In der Geographie wird die Erde als Mensch-Umwelt-System begriffen (vgl. DGFG 2007, S.

10). Das bedeutet, die Schüler sollen die Fähigkeit erwerben, Räume als physische und

anthropogene Systeme wahrzunehmen und, damit verbunden, die Wechselbeziehungen

zwischen Mensch und Umwelt zu analysieren (ebd., S. 9).

Das Fachwissen spielt für unsere Unterrichtsstunde insgesamt eine nicht allzu große Rolle, da

wir auch davon ausgehen, dass die Schüler ein gewisses Vorwissen mitbringen, schließlich

gehen sie im Raum Altona zur Schule. Dennoch erhalten sie die Gelegenheit Neues zu lernen,

durch das Material zu den Akteuren, aber auch durch die eigene Recherche direkt vor Ort.

Räumliche Orientierung:

Hiermit ist gemeint, eine räumliche Orientierung aufzubauen: topographisch, kartographisch,

im realen Raum, aber auch durch die Reflexion von Raumwahrnehmungen anderer (ebd.).

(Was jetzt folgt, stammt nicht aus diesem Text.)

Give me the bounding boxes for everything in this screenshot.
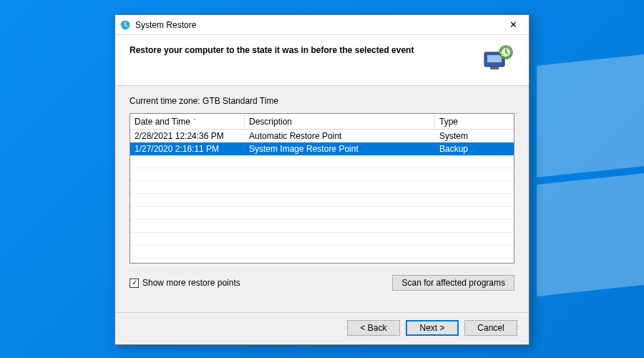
cell-description: System Image Restore Point — [245, 144, 435, 154]
table-header: Date and Time ˅ Description Type — [130, 114, 514, 130]
table-row[interactable]: 2/28/2021 12:24:36 PMAutomatic Restore P… — [130, 130, 514, 142]
titlebar: System Restore ✕ — [115, 15, 529, 35]
svg-rect-2 — [487, 55, 502, 62]
scan-affected-button[interactable]: Scan for affected programs — [392, 275, 514, 291]
cell-date-time: 1/27/2020 2:16:11 PM — [130, 144, 245, 154]
show-more-label: Show more restore points — [142, 278, 240, 288]
restore-points-table: Date and Time ˅ Description Type 2/28/20… — [130, 113, 514, 263]
back-button[interactable]: < Back — [347, 320, 400, 336]
cell-description: Automatic Restore Point — [245, 131, 435, 141]
restore-icon — [119, 19, 131, 31]
table-row[interactable]: 1/27/2020 2:16:11 PMSystem Image Restore… — [130, 142, 514, 155]
cancel-button[interactable]: Cancel — [464, 320, 517, 336]
cell-date-time: 2/28/2021 12:24:36 PM — [130, 131, 245, 141]
show-more-checkbox[interactable]: ✓ Show more restore points — [130, 278, 240, 288]
below-table-row: ✓ Show more restore points Scan for affe… — [130, 275, 514, 291]
page-heading: Restore your computer to the state it wa… — [130, 44, 482, 55]
column-header-label: Type — [439, 117, 458, 127]
empty-row — [130, 181, 514, 194]
sort-indicator-icon: ˅ — [193, 118, 196, 125]
header-strip: Restore your computer to the state it wa… — [115, 35, 529, 86]
column-header-description[interactable]: Description — [245, 114, 435, 129]
checkbox-icon: ✓ — [130, 279, 139, 288]
cell-type: System — [435, 131, 514, 141]
body-area: Current time zone: GTB Standard Time Dat… — [115, 86, 529, 312]
column-header-label: Date and Time — [135, 117, 190, 127]
system-restore-dialog: System Restore ✕ Restore your computer t… — [114, 14, 530, 345]
empty-row — [130, 194, 514, 207]
dialog-footer: < Back Next > Cancel — [115, 312, 529, 344]
close-button[interactable]: ✕ — [502, 18, 525, 32]
empty-row — [130, 168, 514, 181]
empty-row — [130, 155, 514, 168]
column-header-type[interactable]: Type — [435, 114, 514, 129]
table-body: 2/28/2021 12:24:36 PMAutomatic Restore P… — [130, 130, 514, 263]
empty-row — [130, 220, 514, 233]
empty-row — [130, 258, 514, 263]
empty-row — [130, 246, 514, 258]
time-zone-label: Current time zone: — [130, 96, 203, 106]
time-zone-value: GTB Standard Time — [203, 96, 278, 106]
empty-row — [130, 233, 514, 246]
cell-type: Backup — [435, 144, 514, 154]
time-zone-line: Current time zone: GTB Standard Time — [130, 96, 514, 106]
restore-hero-icon — [482, 44, 514, 72]
column-header-date-time[interactable]: Date and Time ˅ — [130, 114, 245, 129]
window-title: System Restore — [135, 20, 502, 30]
svg-rect-3 — [490, 67, 499, 69]
empty-row — [130, 207, 514, 220]
next-button[interactable]: Next > — [406, 320, 459, 336]
column-header-label: Description — [249, 117, 292, 127]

Die räumliche Orientierung haben wir als relativ präsente Kompetenz eingestuft, da es auch

um Raumwahrnehmungen geht und diese bilden den Kern unserer Unterrichtseinheit. Darüber

hinaus erhalten die Schüler auch Gelegenheit den „Realraum“ Altona und die große

Bergstraße zu erkunden.

Erkenntnisgewinnung/Methode:

Zentral ist hier, relevante Informationen für die Geographie aus Texten, dem Realraum oder

anderen Medien zu gewinnen und entsprechend der Aufgabenstellung weiterzuverarbeiten.

Ferner sollen die Schüler lernen, Schritte, die zur Erkenntnisgewinnung notwendig sind, zu

beschreiben (ebd.).

Auch diese Kompetenz ist in der zweiten Stunde stark vertreten, da die Lernenden wichtige

Informationen sammeln sollen, um ihre Rolle zu kreieren. Dazu müssen sie sich an die

Aufgabenstellung halten und Wichtiges von Unwichtigem trennen.

Kommunikation:

In diesem Kompetenzbereich geht es darum, sich mit anderen über geographische Themen

auszutauschen. Darüber hinaus lernen die Schüler geographische Informationen zu verstehen,

zu versprachlichen und anschließend zu präsentieren (ebd.)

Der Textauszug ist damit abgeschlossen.